DATA PROVIDED —
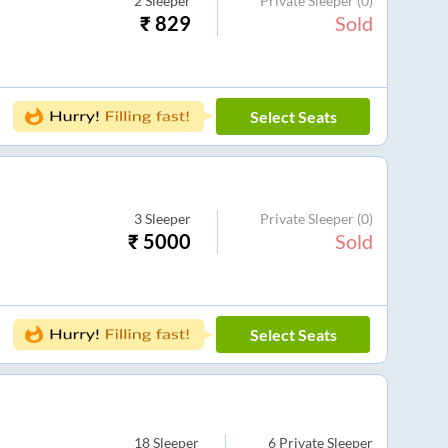
2
Sleeper
Private Sleeper
(0)
₹
829
Sold
Select Seats
3
Sleeper
Private Sleeper
(0)
₹
5000
Sold
Select Seats
18
Sleeper
6
Private Sleeper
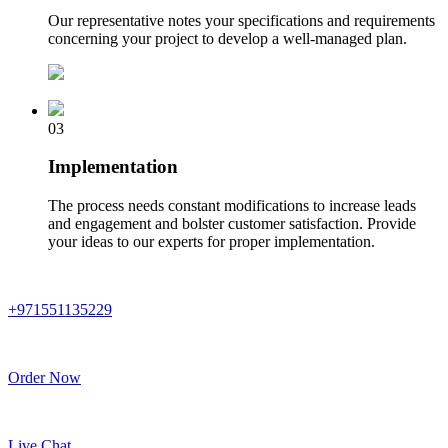
Our representative notes your specifications and requirements
concerning your project to develop a well-managed plan.
03
Implementation
The process needs constant modifications to increase leads
and engagement and bolster customer satisfaction. Provide
your ideas to our experts for proper implementation.
+971551135229
Order Now
Live Chat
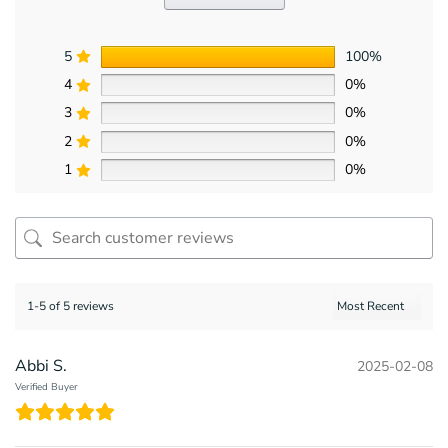
5
100%
4
0%
3
0%
2
0%
1
0%
1-5 of 5 reviews
Abbi S.
2025-02-08
Verified Buyer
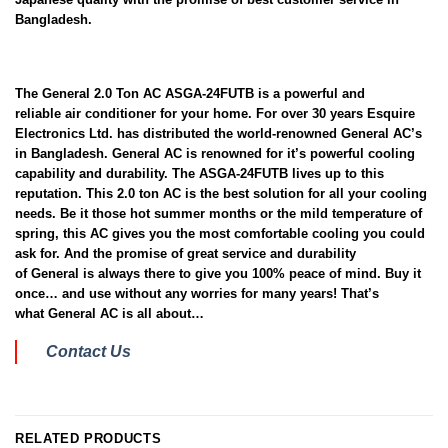
Bangladesh.
The General 2.0 Ton AC ASGA-24FUTB is a powerful and
reliable air conditioner for your home. For over 30 years Esquire
Electronics Ltd. has distributed the world-renowned General AC’s
in Bangladesh. General AC is renowned for it’s powerful cooling
capability and durability. The ASGA-24FUTB lives up to this
reputation. This 2.0 ton AC is the best solution for all your cooling
needs. Be it those hot summer months or the mild temperature of
spring, this AC gives you the most comfortable cooling you could
ask for. And the promise of great service and durability
of General is always there to give you 100% peace of mind. Buy it
once… and use without any worries for many years! That’s
what General AC is all about…
Contact Us
RELATED PRODUCTS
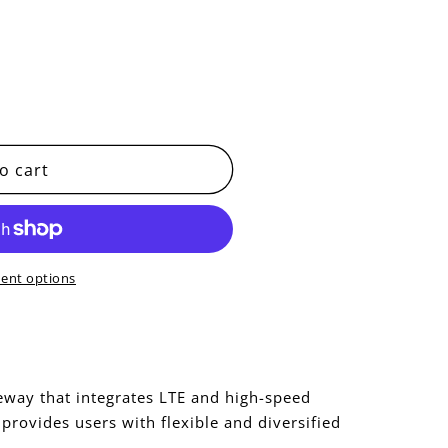
o cart
ent options
eway that integrates LTE and high-speed
provides users with flexible and diversified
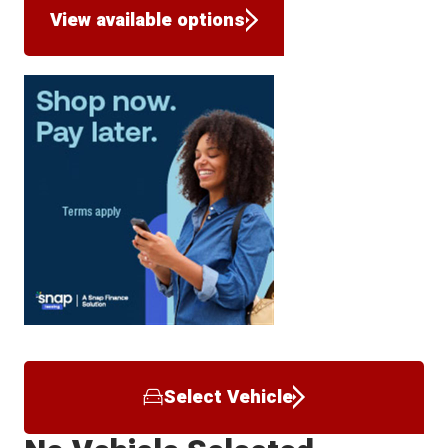
View available options
Select Vehicle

REQUIREMENT — After locating the line containing "ent options" in the entries above, repeat only it and each later line through the end, exactly, without any pictures.

ANSWER BOX —
ent options
eway that integrates LTE and high-speed
provides users with flexible and diversified
View available options
Select Vehicle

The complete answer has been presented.